The question of existential risk is intentionally formulated as a very large conception that is concerned with risks to humanity on the largest scale — the possible extinction, stagnation, flawed realization, or ruination of Earth-originating intelligence. An existential threat (as the term is commonly employed, and in contradistinction to an existential risk) may be considered a relative existential risk, that is to say, an existential threat that constitutes a risk to concerns less comprehensive that the whole of humanity and humanity’s future. Individual human beings face existential threats, as do particular business enterprises, cities, nation-states, and social movements, inter alia. In short, any existing object that faces a threat to is continued existence may be said to face an existential threat.

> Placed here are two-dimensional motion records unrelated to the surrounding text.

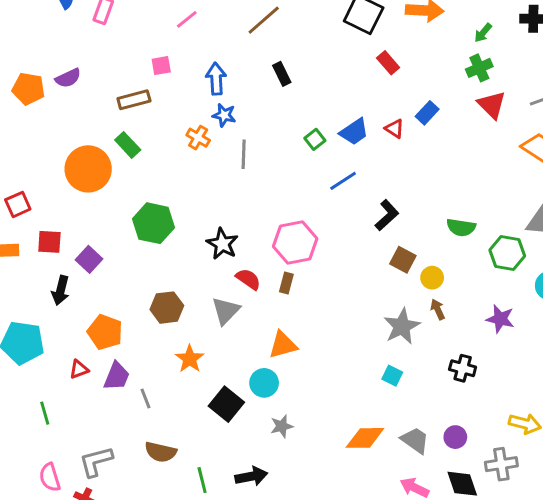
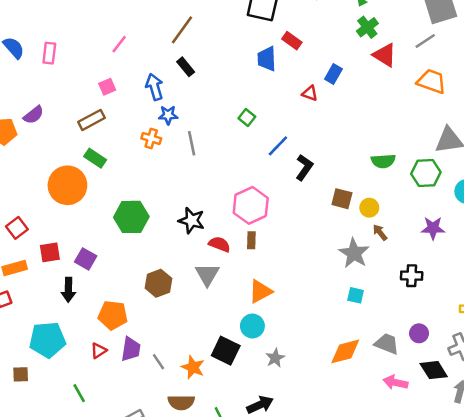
black rectangle: (282, 74) -> (186, 67), moved
blue trapezoid: (354, 132) -> (267, 59), moved, turned 135
black L-shape: (387, 215) -> (304, 167), moved
orange star: (190, 359) -> (193, 367), moved

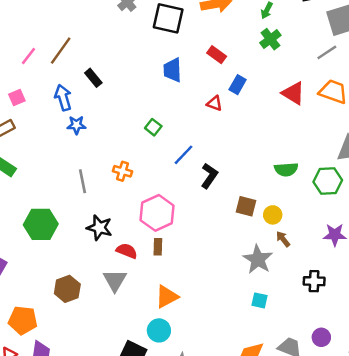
brown line: (182, 30) -> (61, 51), moved
red rectangle: (292, 41) -> (217, 55), moved
red triangle: (385, 55) -> (293, 93), moved
orange cross: (151, 138) -> (122, 171), moved
gray line: (192, 143) -> (82, 181), moved

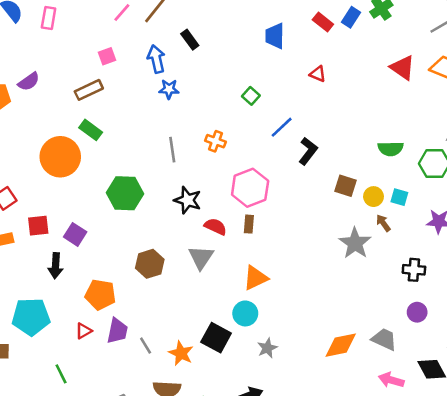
blue rectangle: (238, 85) -> (351, 17), moved
cyan square: (259, 300) -> (399, 197), moved
purple circle: (321, 337) -> (417, 312), moved

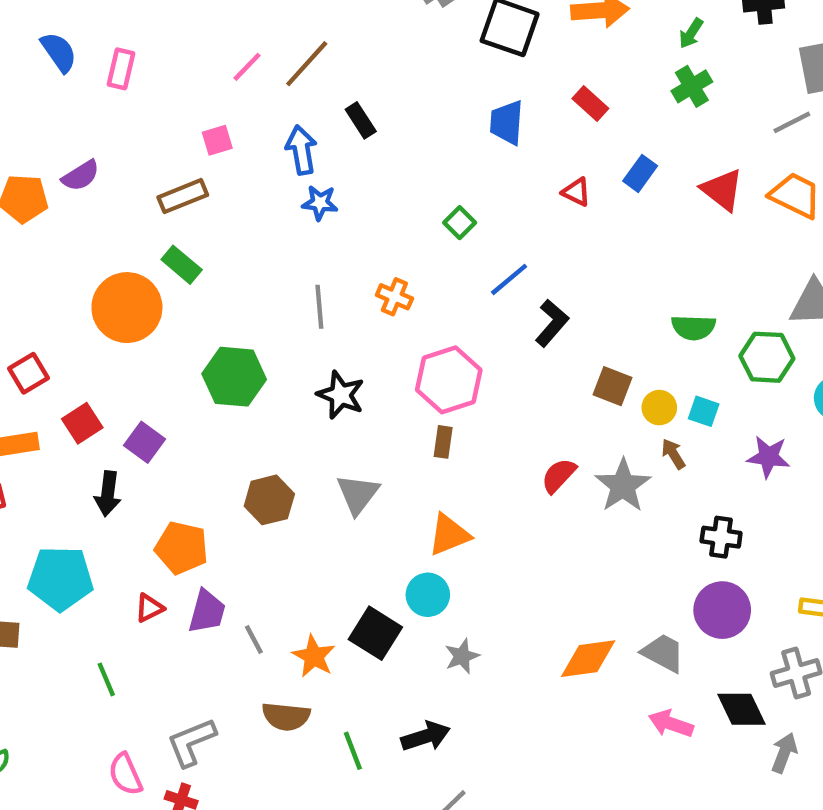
blue rectangle: (351, 17) -> (640, 173), moved
red square: (38, 226) -> (82, 423), turned -30
red semicircle: (215, 227) -> (559, 475), moved, turned -75
purple circle: (417, 312) -> (722, 610), size x1.6

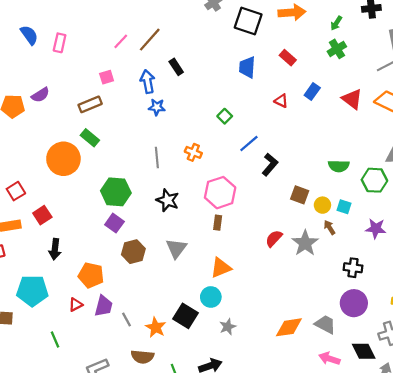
purple square: (145, 442) -> (114, 223), moved

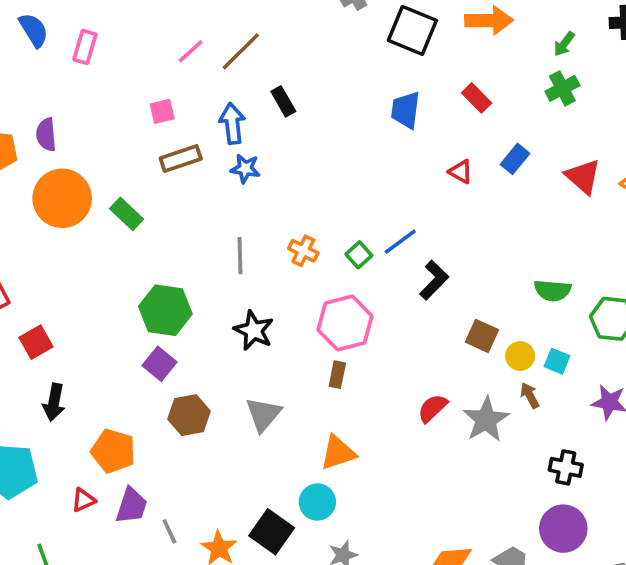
purple semicircle: (40, 95) -> (46, 135), turned 114
brown rectangle: (90, 104) -> (181, 159), moved
green square: (225, 116) -> (359, 255), moved
orange circle: (63, 159) -> (62, 198), moved

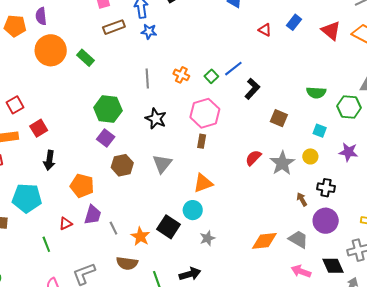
yellow circle: (520, 356) -> (310, 156), moved
brown arrow: (530, 395) -> (302, 199), moved
red triangle: (83, 500) -> (66, 224), moved

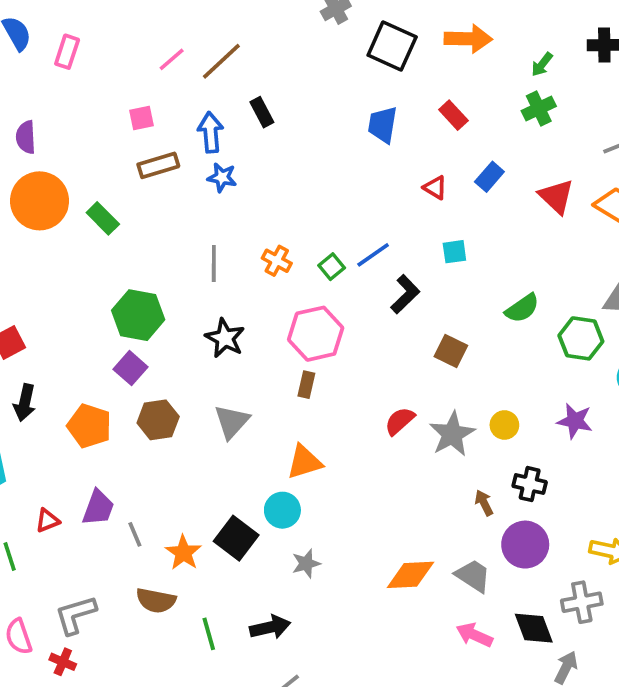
green semicircle: (316, 93) -> (522, 308), turned -42
cyan square: (320, 131) -> (454, 252), moved, turned -32
orange pentagon: (82, 186) -> (89, 426), moved

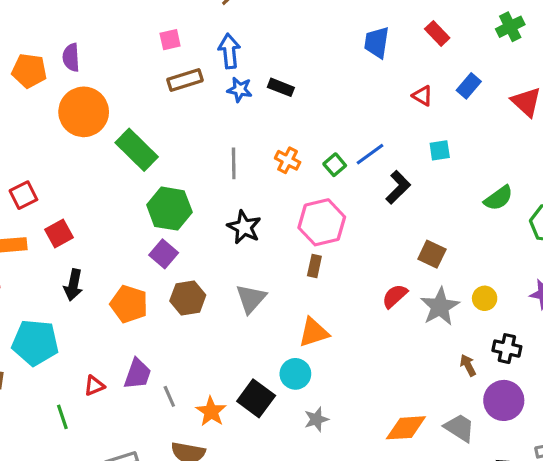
black rectangle: (262, 112) -> (281, 87), moved, turned -40
green rectangle: (103, 218) -> (137, 150), moved, size x1.5
brown square: (451, 351) -> (432, 254), moved

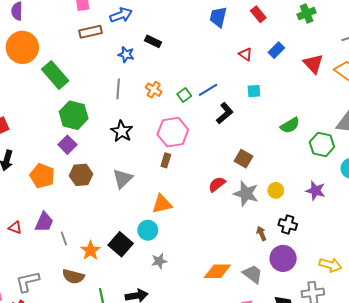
blue arrow: (229, 51) -> (121, 15), turned 70
blue star: (240, 90) -> (126, 54), moved
gray star: (440, 307) -> (246, 194), turned -30
red triangle: (94, 386) -> (15, 228), turned 40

When nation-states (or, before the advent of nation-states, their predecessor political institutions) that view each other as existential threats become engaged in a war, these wars typically escalate to become wars of extermination. A war of extermination is a particular species of the genus of warfare, uniquely characterized by systematic effort to not merely defeat the enemy, but to annihilate the enemy. Thus wars of extermination are also called wars of annihilation.
Another way to formulate the idea of a war of extermination is to think of it as a genocidal war. Genocides can be carried out in the context of war or in isolation (presumably, in the context of “peace,” but any peace that provides the context for genocide is not a peace worthy of the name). In sense, then, the ideas of war and of genocide can be understood in isolation from each other — war without genocide, and genocide without war — though there is another sense in which genocide is a war against a particular people, i.e., a war of extermination.
It is worthwhile, I think, to distinguish between the Clausewitzean conception of absolute war or the more recent conception of total war and wars of extermination, although this distinction is not always made. Absolute or total wars refer to means, whereas war of extermination refers to ends. Means and ends cannot be cleanly separated in the unkempt reality of the world, and the means of total war is one way to bring about the aim of a war of extermination, but a war of extermination can also be pursued by less than total means.